11. Generic `map-over-in-galaxy` as an operation page. Map-over itself is semantics; corpus-backed reusable value is in the lifecycle recipes around it.
12. Unkeyed Nextflow `combine` / Cartesian product as a corpus-backed pattern. Treat it as review-trigger until stronger IWC evidence appears.

## 5. Open questions

1. Should `galaxy-map-over-lifecycle-patterns` be a `pattern_kind: moc` page under `content/patterns/`, or remain a research survey until one conversion workflow uses it?
2. Should lifecycle recipes be standalone recipe pages, or sections inside the lifecycle MOC that link to existing operations?
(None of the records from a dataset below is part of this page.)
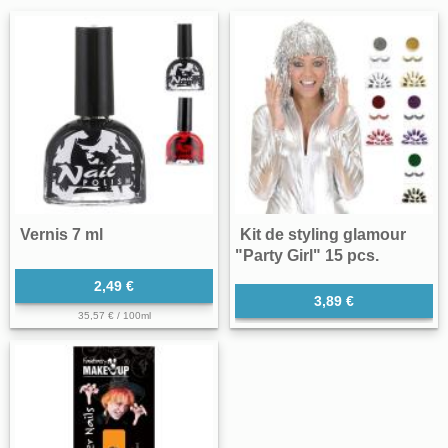
Vernis 7 ml
Kit de styling glamour
"Party Girl" 15 pcs.
2,49 €
3,89 €
35,57 € / 100ml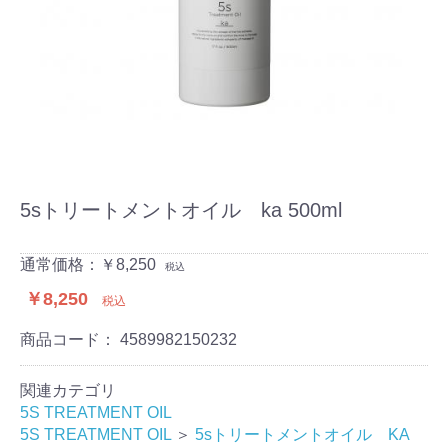
5sトリートメントオイル ka 500ml
通常価格：￥8,250
税込
￥8,250
税込
商品コード：
4589982150232
関連カテゴリ
5S TREATMENT OIL
5S TREATMENT OIL
＞
5sトリートメントオイル KA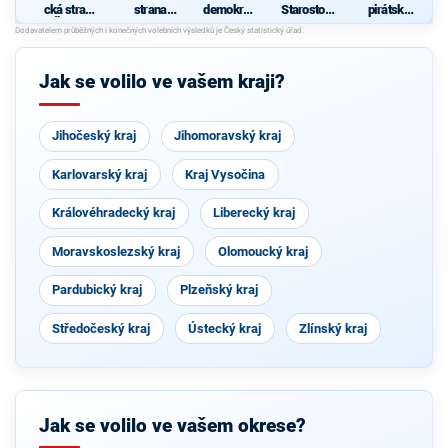
cká strana
strana
demokrati
Starostové
pirátská
Čech a
sociálně
cká strana
pro
strana
Moravy
demokrati
Plzeňský
cká
kraj
Jak se volilo ve vašem kraji?
Jihočeský kraj
Jihomoravský kraj
Karlovarský kraj
Kraj Vysočina
Královéhradecký kraj
Liberecký kraj
Moravskoslezský kraj
Olomoucký kraj
Pardubický kraj
Plzeňský kraj
Středočeský kraj
Ústecký kraj
Zlínský kraj
Jak se volilo ve vašem okrese?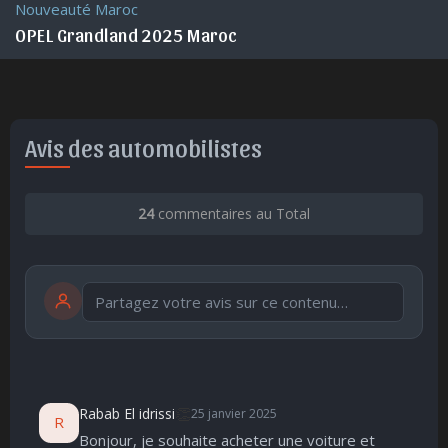
Nouveauté Maroc
OPEL Grandland 2025 Maroc
Avis des automobilistes
24
commentaires au Total
Publier
publication immédiate
👏
Rabab El idrissi
25 janvier 2025
R
Bonjour, je souhaite acheter une voiture et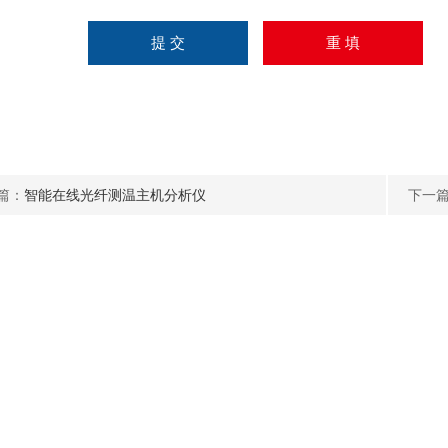
篇：
智能在线光纤测温主机分析仪
下一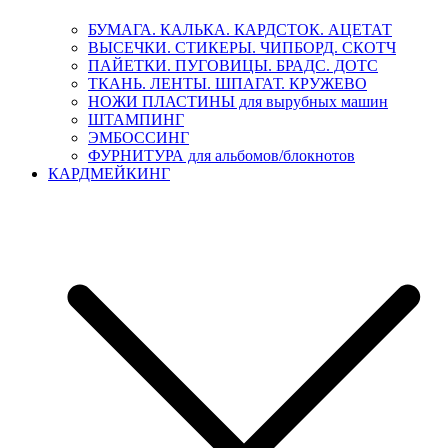
БУМАГА. КАЛЬКА. КАРДСТОК. АЦЕТАТ
ВЫСЕЧКИ. СТИКЕРЫ. ЧИПБОРД. СКОТЧ
ПАЙЕТКИ. ПУГОВИЦЫ. БРАДС. ДОТС
ТКАНЬ. ЛЕНТЫ. ШПАГАТ. КРУЖЕВО
НОЖИ ПЛАСТИНЫ для вырубных машин
ШТАМПИНГ
ЭМБОССИНГ
ФУРНИТУРА для альбомов/блокнотов
КАРДМЕЙКИНГ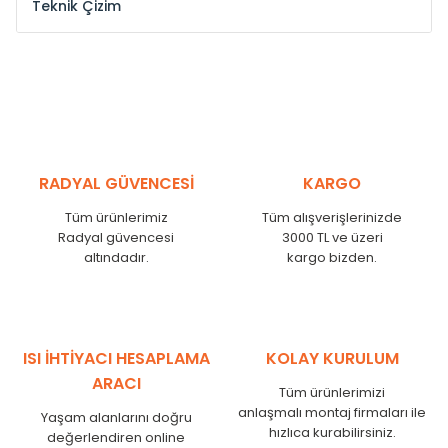
Teknik Çizim
Model /
Model
Yükseklik /
Height
Eksenler Arası /
Cen
Kodu /
Code
(mm)
(mm)
ST
300
260
ST
375
335
ST
450
410
ST
525
485
RADYAL GÜVENCESİ
KARGO
ST
600
560
Tüm ürünlerimiz
Tüm alışverişlerinizde
ST
750
710
Radyal güvencesi
3000 TL ve üzeri
ST
825
785
altındadır.
kargo bizden.
ST
900
860
ST
1000
960
ST
1250
1210
ST
1500
1460
ISI İHTİYACI HESAPLAMA
KOLAY KURULUM
ST
1750
1710
ARACI
Tüm ürünlerimizi
anlaşmalı montaj firmaları ile
Yaşam alanlarını doğru
hızlıca kurabilirsiniz.
değerlendiren online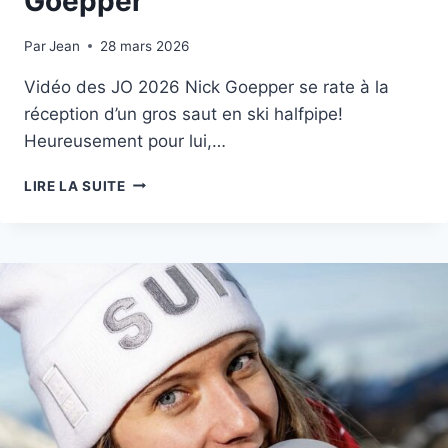
Goepper
Par
21 février 2026
Jean
28 mars 2026
Vidéo des JO 2026 Nick Goepper se rate à la
réception d’un gros saut en ski halfpipe!
Heureusement pour lui,…
VIDÉO
LIRE LA SUITE
DES
JO
2026:
GROSSE
CHUTE
EN
SKI
HALFPIPE
GOEPPER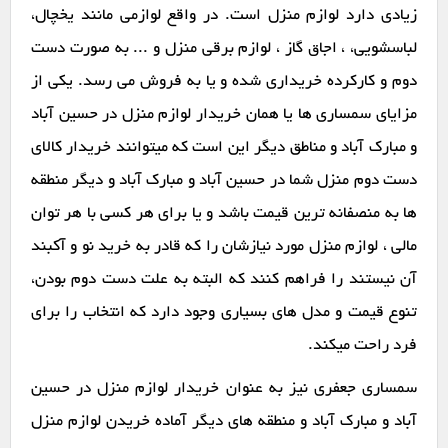
زیادی دارد لوازم منزل است. در واقع لوازمی مانند یخچال،
لباسشویی، ، اجاق گاز ، لوازم برقی منزل و ... به صورت دست
دوم و کارکرده خریداری شده و یا به فروش می رسد. یکی از
مزایای سمساری ها یا همان خریدار لوازم منزل در حسین آباد
و مبارک آباد و مناطق دیگر این است که میتوانند خریدار کالای
دست دوم منزل شما در حسین آباد و مبارک آباد و دیگر منطقه
ها به منصفانه ترین قیمت باشد و یا برای هر کسی با هر توان
مالی ، لوازم منزل مورد نیازشان را که قادر به خرید نو و آکبند
آن نیستند را فراهم کنند که البته به علت دست دوم بودن،
تنوع قیمت و مدل های بسیاری وجود دارد که انتخاب را برای
فرد راحت میکند.
سمساری جعفری نیز به عنوان خریدار لوازم منزل در حسین
آباد و مبارک آباد و منطقه های دیگر آماده خریدن لوازم منزل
3. Is dense single-workflow evidence enough for `reshape-relabel-remap-by-collection-axis`, or should it stay survey-only until a second workflow attests the full sequence?
4. Should source-pattern pages be a new note type, a `research/component` subtype convention, or ordinary `pattern` pages with source-specific metadata?
5. If source-pattern pages list `implemented_by` Galaxy pattern pages, should that field be schema-validated as wiki links?
6. How prescriptive should Nextflow-first pages be when the mapping is lossy: default recipe plus review triggers, or review-only until verified in a conversion?